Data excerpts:

################

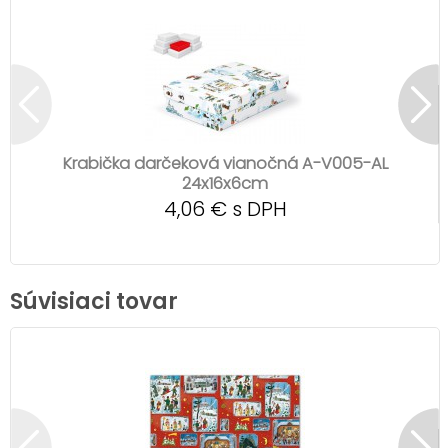
Krabička darčeková vianočná A-V005-AL
24x16x6cm
4,06 € s DPH
Súvisiaci tovar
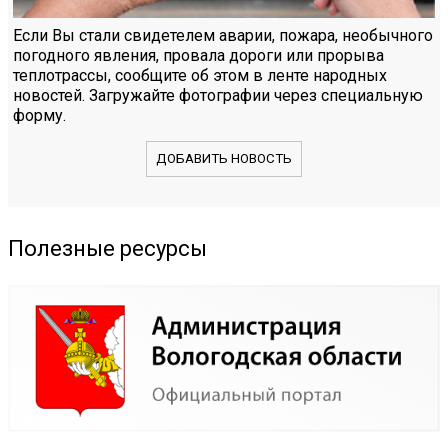
Если Вы стали свидетелем аварии, пожара, необычного
погодного явления, провала дороги или прорыва
теплотрассы, сообщите об этом в ленте народных
новостей. Загружайте фотографии через специальную
форму.
ДОБАВИТЬ НОВОСТЬ
Полезные ресурсы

################

TASK ITEM> Skip the pictures and reproduce all remaining entries exactly.

ANSWER TO THE EXERCISE>
Krabička darčeková vianočná A-V005-AL
24x16x6cm
4,06 € s DPH
Súvisiaci tovar
Если Вы стали свидетелем аварии, пожара, необычного
погодного явления, провала дороги или прорыва
теплотрассы, сообщите об этом в ленте народных
новостей. Загружайте фотографии через специальную
форму.
ДОБАВИТЬ НОВОСТЬ
Полезные ресурсы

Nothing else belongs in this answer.